How did you manage to score a teaching job but not actually be in Egypt? And as for areas I'd go with what Maiden said


----------



## Beatle

How did you manage to score a teaching job but not actually be in Egypt? [/QUOTE]

There are websites for teaching jobs abroad but as far as I was aware you need to have an actual teaching qualification to apply: TES Connect - Teaching Jobs, Teaching Resources & Community


----------



## txlstewart

I have a teaching job in Cairo and have never been to Egypt. I went to a recruitment fair sponsored by a search company specialising in teaching abroad--the fair was in London (UK) while living in Texas... Will move to Maadi in less than two weeks.


----------



## elrasho

txlstewart said:


> I have a teaching job in Cairo and have never been to Egypt. I went to a recruitment fair sponsored by a search company specialising in teaching abroad--the fair was in London (UK) while living in Texas... Will move to Maadi in less than two weeks.
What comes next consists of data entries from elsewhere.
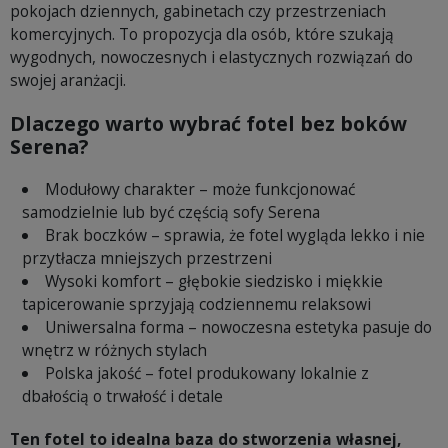
pokojach dziennych, gabinetach czy przestrzeniach
komercyjnych. To propozycja dla osób, które szukają
wygodnych, nowoczesnych i elastycznych rozwiązań do
swojej aranżacji.
Dlaczego warto wybrać fotel bez boków
Serena?
Modułowy charakter – może funkcjonować
samodzielnie lub być częścią sofy Serena
Brak boczków – sprawia, że fotel wygląda lekko i nie
przytłacza mniejszych przestrzeni
Wysoki komfort – głębokie siedzisko i miękkie
tapicerowanie sprzyjają codziennemu relaksowi
Uniwersalna forma – nowoczesna estetyka pasuje do
wnętrz w różnych stylach
Polska jakość – fotel produkowany lokalnie z
dbałością o trwałość i detale
Ten fotel to idealna baza do stworzenia własnej,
That's awesome, I need to get to one of these teaching fairs! Looking at http://ww2.prospects.ac.uk/cms/ShowPage/Home_page/Fairs/p!egakl?mode=show_prospects_bycat&id=4 I will already be in Egypt when the next fair starts


----------



## txlstewart

elrasho said:


> That's awesome, I need to get to one of these teaching fairs! Looking at Teaching Fairs I will already be in Egypt when the next fair starts


I went through a search company that also has a fair in Dubai just after the first of the year. It's for next year, however. You can always sign up to be a relief/substitute teacher....teachers are notorious for having babies mid-year!


----------